Homework 9. Forecasting: Airline Passengers

Introduction

This assignment is based on Airline Passengers, a time series dataset containing the number of passengers traveling by plane per month from 1949 to 1960. The goal is to forecast the number of passengers for the next 12 months.

Data Preprocessing

Load Data

df = pd.read_csv('./airline-passengers.csv', index_col=[0], parse_dates=True)
df.index = pd.DatetimeIndex(df.index.values, freq=df.index.inferred_freq)

Split data

train, test = df.iloc[:130, [0]], df.iloc[130:, [0]]

Visualize data

df.plot()
plt.show()

airline_time_series

The data is not stationary, so we need to apply differencing to make it stationary.

Time Series Decomposition

Seasonal Decomposition (Additive)

from statsmodels.tsa.seasonal import seasonal_decompose

result = seasonal_decompose(df['airline passengers'], model='additive')
result.plot()
pyplot.show()

airline_decomposed_additive

We can see the residual is not stationary. This is because appearently the seasonaility is multiplicative, not additive.
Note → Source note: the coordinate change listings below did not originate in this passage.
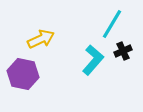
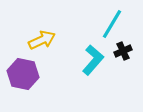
yellow arrow: moved 1 px right, 1 px down
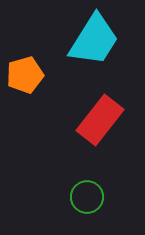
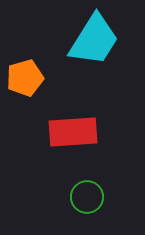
orange pentagon: moved 3 px down
red rectangle: moved 27 px left, 12 px down; rotated 48 degrees clockwise
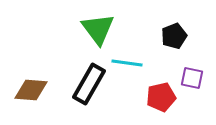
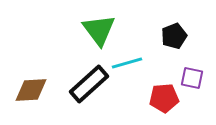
green triangle: moved 1 px right, 1 px down
cyan line: rotated 24 degrees counterclockwise
black rectangle: rotated 18 degrees clockwise
brown diamond: rotated 8 degrees counterclockwise
red pentagon: moved 3 px right, 1 px down; rotated 8 degrees clockwise
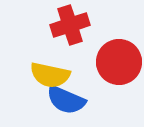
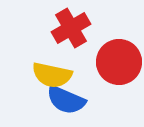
red cross: moved 1 px right, 3 px down; rotated 12 degrees counterclockwise
yellow semicircle: moved 2 px right
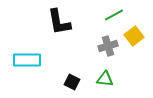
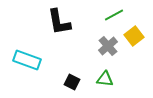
gray cross: rotated 24 degrees counterclockwise
cyan rectangle: rotated 20 degrees clockwise
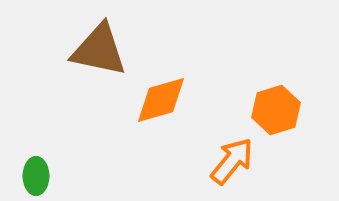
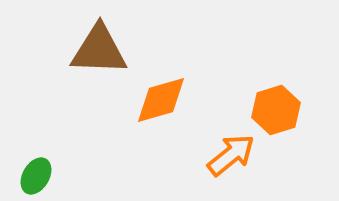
brown triangle: rotated 10 degrees counterclockwise
orange arrow: moved 1 px left, 6 px up; rotated 12 degrees clockwise
green ellipse: rotated 30 degrees clockwise
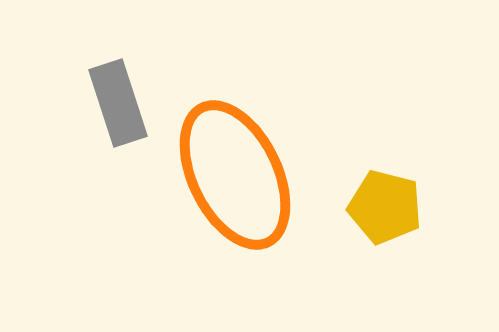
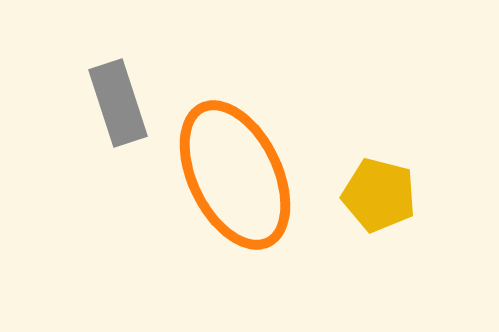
yellow pentagon: moved 6 px left, 12 px up
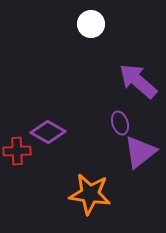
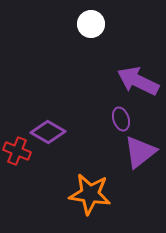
purple arrow: rotated 15 degrees counterclockwise
purple ellipse: moved 1 px right, 4 px up
red cross: rotated 24 degrees clockwise
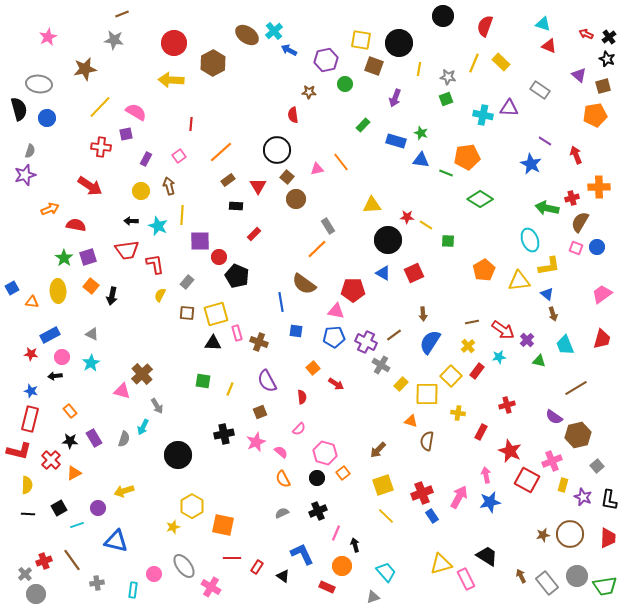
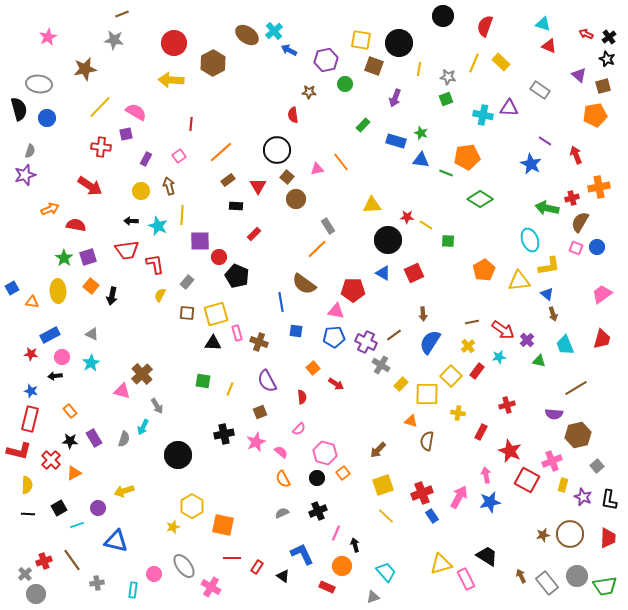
orange cross at (599, 187): rotated 10 degrees counterclockwise
purple semicircle at (554, 417): moved 3 px up; rotated 30 degrees counterclockwise
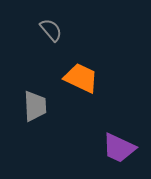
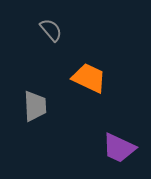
orange trapezoid: moved 8 px right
Let's try again with multiplicative seasonality.

Seasonal Decomposition (Multiplicative)

result = seasonal_decompose(df['airline passengers'], model='multiplicative')
result.plot()
pyplot.show()

airline_decomposed_multiplicative

The residual is now stationary. We can use this to build our model.

Model Building

Simple Exponential Smoothing (SES)

from statsmodels.tsa.holtwinters import SimpleExpSmoothing

model = SimpleExpSmoothing(train['airline passengers'].astype(np.float))
model_fit = model.fit(smoothing_level=0.8)
z = model_fit.predict(start=test.index[0], end=test.index[-1])

print("rmse:" + str(sqrt(mean_squared_error(test, z))))
print("mae:" + str(mean_absolute_error(test, z)))

Expontential Smoothing (Holt)

from statsmodels.tsa.holtwinters import ExponentialSmoothing
model = ExponentialSmoothing(train['airline passengers'].astype(np.float))

# the rest of the code is the same as SES

AutoRegression (AR)

from statsmodels.tsa.ar_model import AR

p = 2
model = AR(train['airline passengers'].astype(np.float))

# the rest of the code is the same as SES

AutoRegression Moving Average (ARMA)

from statsmodels.tsa.arima_model import ARMA

model = ARMA(train['airline passengers'].astype(np.float), order=(0, 1))

# the rest of the code is the same as SES

AutoRegression Integrated Moving Average (ARIMA)

from statsmodels.tsa.arima_model import ARIMA

model = ARIMA(train['airline passengers'].astype(np.float), order=(2, 1, 1))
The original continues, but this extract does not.